The Obama Education Department’s authority to even enforce disparate-impact rules is legally questionable at best…It seeks to ban “disparate impact” even though the Supreme Court ruled 5-to-4 in Alexander v. Sandoval (2001) that such “disparate impact” doesn’t violate Title VI at all. (Justice Scalia provided the deciding vote in that case, and his death will no doubt embolden the Obama Administration to flout that ruling even more flagrantly than it already has.).

The Supreme Court ruled in the Sandoval case that people cannot sue institutions over “disparate impact” under Title VI. The Obama administration takes the position that while Title VI statute itself doesn’t reach disparate impact, Title VI regulations can and do (a position that the Sandoval decision did not decide, but described as “strange” in footnote 6 of the Court’s opinion).

Bader cites the example of the Obama Education Department’s assertion that a school could be guilty of discrimination if it punishes students for tardiness if more students of one race than another were tardy, when the school district could have limited the disproportionate impact on that race by altering school policies that made it harder for them to get to class on time.

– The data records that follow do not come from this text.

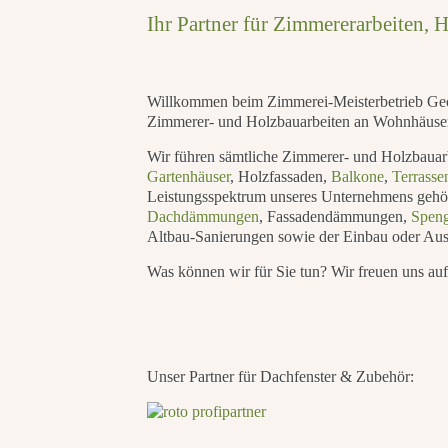
Ihr Partner für Zimmerer­arbeiten,
Willkommen beim Zimmerei-­Meisterbetrieb Geor
Zimmerer- und Holzbauarbeiten an Wohnhäuser
Wir führen sämtliche Zimmerer- und Holzbauarb
Gartenhäuser
, Holzfassaden,
Balkone
,
Terrasse
Leistungsspektrum unseres Unternehmens gehö
Dachdämmungen
, Fassadendämmungen,
Speng
Altbau-Sanierungen sowie der Einbau oder Aust
Was können wir für Sie tun? Wir freuen uns auf
Unser Partner für Dachfenster & Zubehör: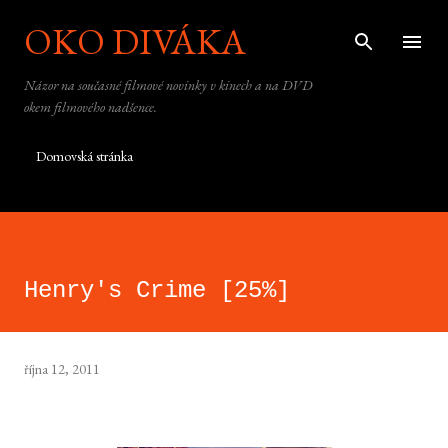
OKO DIVÁKA
Přeskočit na hlavní obsah
Názor na současné filmové novinky v kinech a na DVD
okem filmového nadšence.
Domovská stránka
Henry's Crime [25%]
října 12, 2011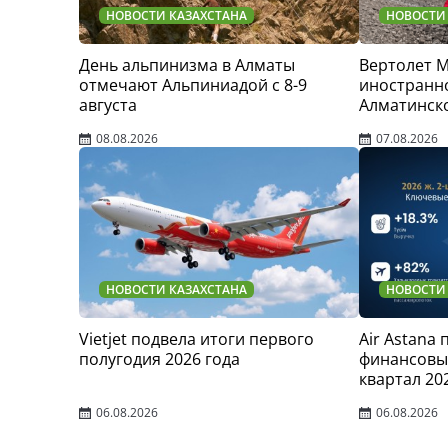
НОВОСТИ КАЗАХСТАНА
НОВОСТИ
День альпинизма в Алматы
Вертолет 
отмечают Альпиниадой с 8-9
иностранно
августа
Алматинск
08.08.2026
07.08.2026
НОВОСТИ КАЗАХСТАНА
НОВОСТИ
Vietjet подвела итоги первого
Air Astana
полугодия 2026 года
финансовые
квартал 20
06.08.2026
06.08.2026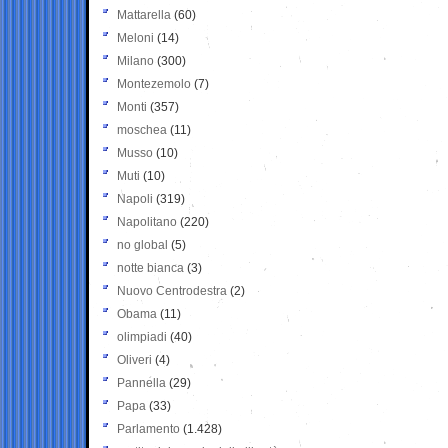
Mattarella
(60)
Meloni
(14)
Milano
(300)
Montezemolo
(7)
Monti
(357)
moschea
(11)
Musso
(10)
Muti
(10)
Napoli
(319)
Napolitano
(220)
no global
(5)
notte bianca
(3)
Nuovo Centrodestra
(2)
Obama
(11)
olimpiadi
(40)
Oliveri
(4)
Pannella
(29)
Papa
(33)
Parlamento
(1.428)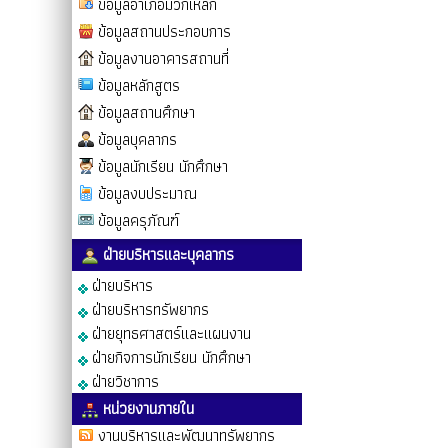
ข้อมูลอำเภอมวกเหล็ก
ข้อมูลสถานประกอบการ
ข้อมูลงานอาคารสถานที่
ข้อมูลหลักสูตร
ข้อมูลสถานศึกษา
ข้อมูลบุคลากร
ข้อมูลนักเรียน นักศึกษา
ข้อมูลงบประมาณ
ข้อมูลครุภัณฑ์
ฝ่ายบริหารและบุคลากร
ฝ่ายบริหาร
ฝ่ายบริหารทรัพยากร
ฝ่ายยุทธศาสตร์และแผนงาน
ฝ่ายกิจการนักเรียน นักศึกษา
ฝ่ายวิชาการ
หน่วยงานภายใน
งานบริหารและพัฒนาทรัพยากร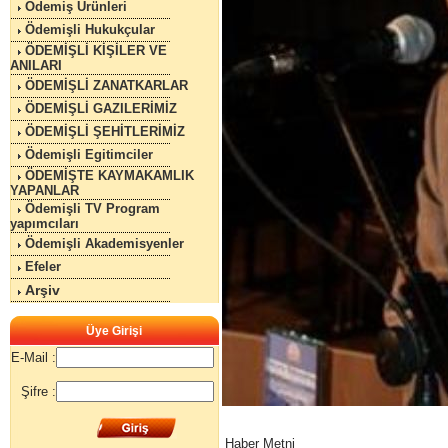
Ödemiş Ürünleri
Ödemişli Hukukçular
ÖDEMİŞLİ KİŞİLER VE
ANILARI
ÖDEMİŞLİ ZANATKARLAR
ÖDEMİŞLİ GAZILERİMİZ
ÖDEMİŞLİ ŞEHİTLERİMİZ
Ödemişli Egitimciler
ÖDEMİŞTE KAYMAKAMLIK
YAPANLAR
Ödemişli TV Program
yapımcıları
Ödemişli Akademisyenler
Efeler
Arşiv
Üye Girişi
E-Mail :
Şifre :
Haber Metni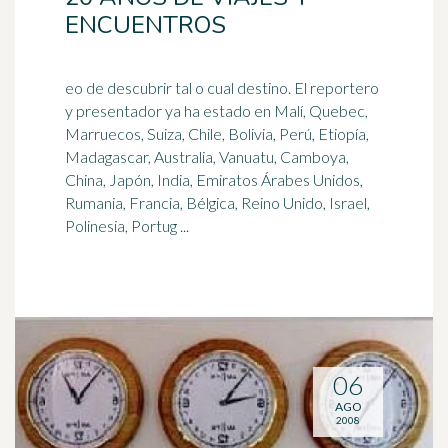
ENCUENTROS
eo de descubrir tal o cual destino. El reportero
y presentador ya ha estado en Malí, Quebec,
Marruecos, Suiza, Chile, Bolivia, Perú, Etiopía,
Madagascar, Australia, Vanuatu, Camboya,
China, Japón,
India
, Emiratos Árabes Unidos,
Rumania, Francia, Bélgica, Reino Unido, Israel,
Polinesia, Portug ...
06
AGO
2008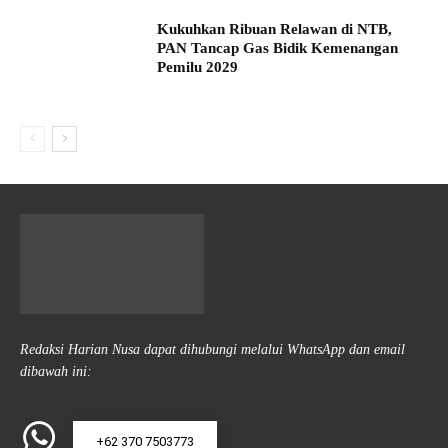
Kukuhkan Ribuan Relawan di NTB,
PAN Tancap Gas Bidik Kemenangan
Pemilu 2029
Redaksi Harian Nusa dapat dihubungi melalui WhatsApp dan email
dibawah ini:
+62 370 7503773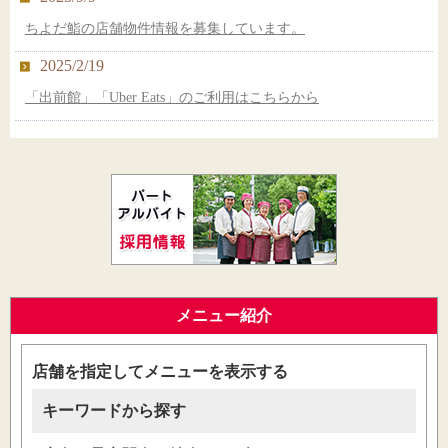
【新店オープン】ちよだ鮨 アトレ亀戸店
ちよだ鮨の店舗物件情報を募集しています。
2014/3/11
2025/2/19
ちよだ鮨・炊飯工場が『食の安心・安全・五つ星』を獲得しま
した！
「出前館」「Uber Eats」のご利用はこちらから
メニュー紹介
店舗を指定してメニューを表示する
キーワードから探す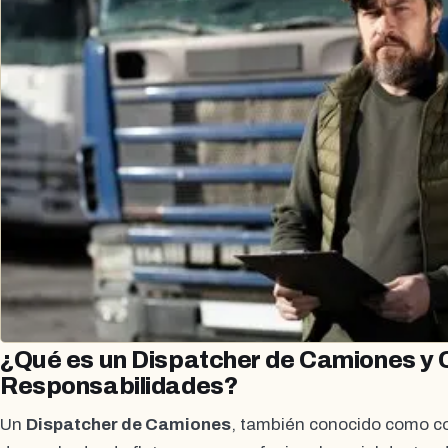
¿Qué es un Dispatcher de Camiones y 
Responsabilidades?
Un
Dispatcher de Camiones
, también conocido como co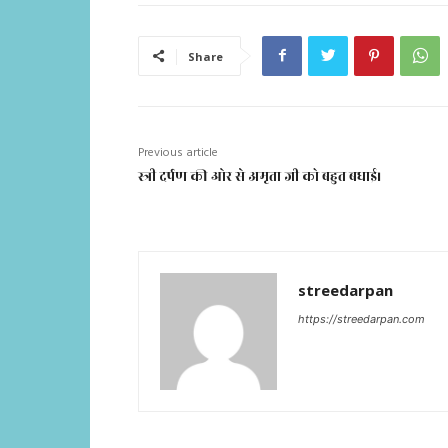
Share
Previous article
स्त्री दर्पण की ओर से अमृता जी को बहुत बधाई।
streedarpan
https://streedarpan.com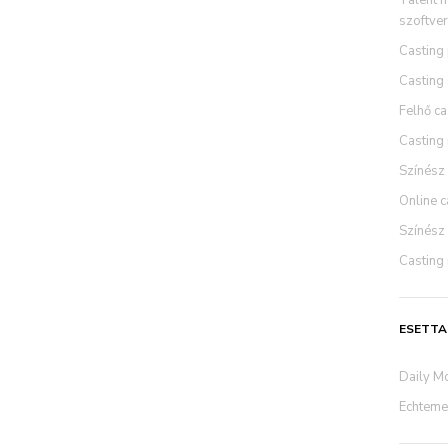
Talent 
szoftve
Casting
Casting 
Felhő ca
Casting
Színész 
Online c
Színész
Casting 
ESETT
Daily Mo
Echtemen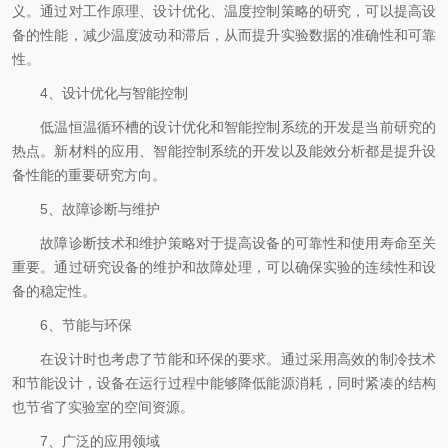
义。通过对工作原理、设计优化、温度控制策略的研究，可以提高设
备的性能，减少温度波动和滞后，从而提升实验数据的准确性和可靠
性。
4、设计优化与智能控制
低温恒温循环槽的设计优化和智能控制系统的开发是当前研究的
热点。新材料的应用、智能控制系统的开发以及能效分析都是提升设
备性能的重要研究方向。
5、故障诊断与维护
故障诊断技术和维护策略对于提高设备的可靠性和使用寿命至关
重要。通过研究设备的维护和故障处理，可以确保实验的连续性和设
备的稳定性。
6、节能与环保
在设计时也考虑了节能和环保的要求。通过采用高效的制冷技术
和节能设计，设备在运行过程中能够降低能源消耗，同时紧凑的结构
也节省了实验室的空间资源。
7、广泛的应用领域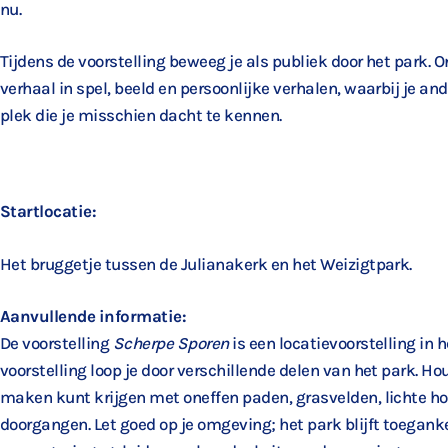
nu.
Tijdens de voorstelling beweeg je als publiek door het park.
verhaal in spel, beeld en persoonlijke verhalen, waarbij je an
plek die je misschien dacht te kennen.
Startlocatie:
Het bruggetje tussen de Julianakerk en het Weizigtpark.
Aanvullende informatie:
De voorstelling
Scherpe Sporen
is een locatievoorstelling in 
voorstelling loop je door verschillende delen van het park. Ho
maken kunt krijgen met oneffen paden, grasvelden, lichte ho
doorgangen. Let goed op je omgeving; het park blijft toegank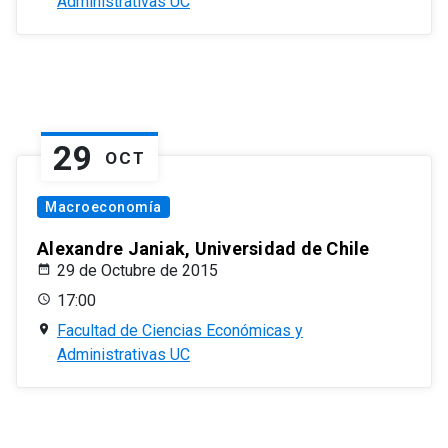
Administrativas UC
29
OCT
Macroeconomía
Alexandre Janiak, Universidad de Chile
29 de Octubre de 2015
17:00
Facultad de Ciencias Económicas y
Administrativas UC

Rarely shy about using the race card, the Obama administration claimed that such statistical disparities were usually the result of actual intentional discrimination by school officials.

“This claim is in tension with the Supreme Court’s Armstrong ruling. The Supreme Court ruled in United States v. Armstrong (1996) that there is no legal ‘presumption that people of all races commit all types of crimes’ at the same rate, since that is ‘contradicted by’ real world data,” Bader explains. “Yet, curiously, the Obama Education Department treats this false presumption as fact, and insists that there is no evidence of ‘more frequent’ misbehavior by some groups…”

Bader says the Obama administration has cited the work of University of Indiana school psychology professor Russell Skiba for this claim. Skiba – according to Heather MacDonald, writing at National Review, arrived at the conclusion that white students are more often punished for “objective” offenses, and black students for “subjective” offenses. However, once referred to the school principal, white students were found to be expelled at the same rate as black students. Nevertheless, Skiba maintained that there was an intended distinction in the reasons why students were referred for discipline.

In November, former Secretary of Education Arne Duncan used the viral-video incident at Spring Valley High School in Columbia, South Carolina – in which Ben Fields, a white sheriff’s deputy, dragged a disruptive black girl from her seat to the front of the room – to push Obama’s campaign to reduce punishments for black and Latino students.

“The ugly truth – the harsh reality – is that still today in 2015, some children are far more likely to face harsh discipline than others, simply because of their zip code or the color of their skin,” Duncan insisted. “That’s unacceptable and not a reality anybody should be willing to live with.”

Ironically, as Breitbart News reported, despite the Obama administration’s attempt to make the incident about race, hundreds of both black and white students at Spring Valley High walked out in support of Fields, who was fired after the incident.

Nevertheless, Duncan urged that we “take a hard look at ourselves, and our history, and the implicit biases that we all carry.”

“So the only way to get suspension rates to be equal among all racial groups would be to adopt quotas in school discipline that reduce discipline for violent or disruptive minority offenders,” Bader writes. “But reducing discipline for threats, fighting, and classroom disruptions will harm, not help, African-Americans, especially since crime victims are disproportionately the victims of black-on-black violence.”

He adds that such de facto racial quotas will make schools more violent, racially divided, and segregated as well, since they will likely drive out white, Asian, and black middle-class students.

A left-leaning Supreme Court following the death of Scalia, Bader concludes, would be a blow both to crime victims and student safety.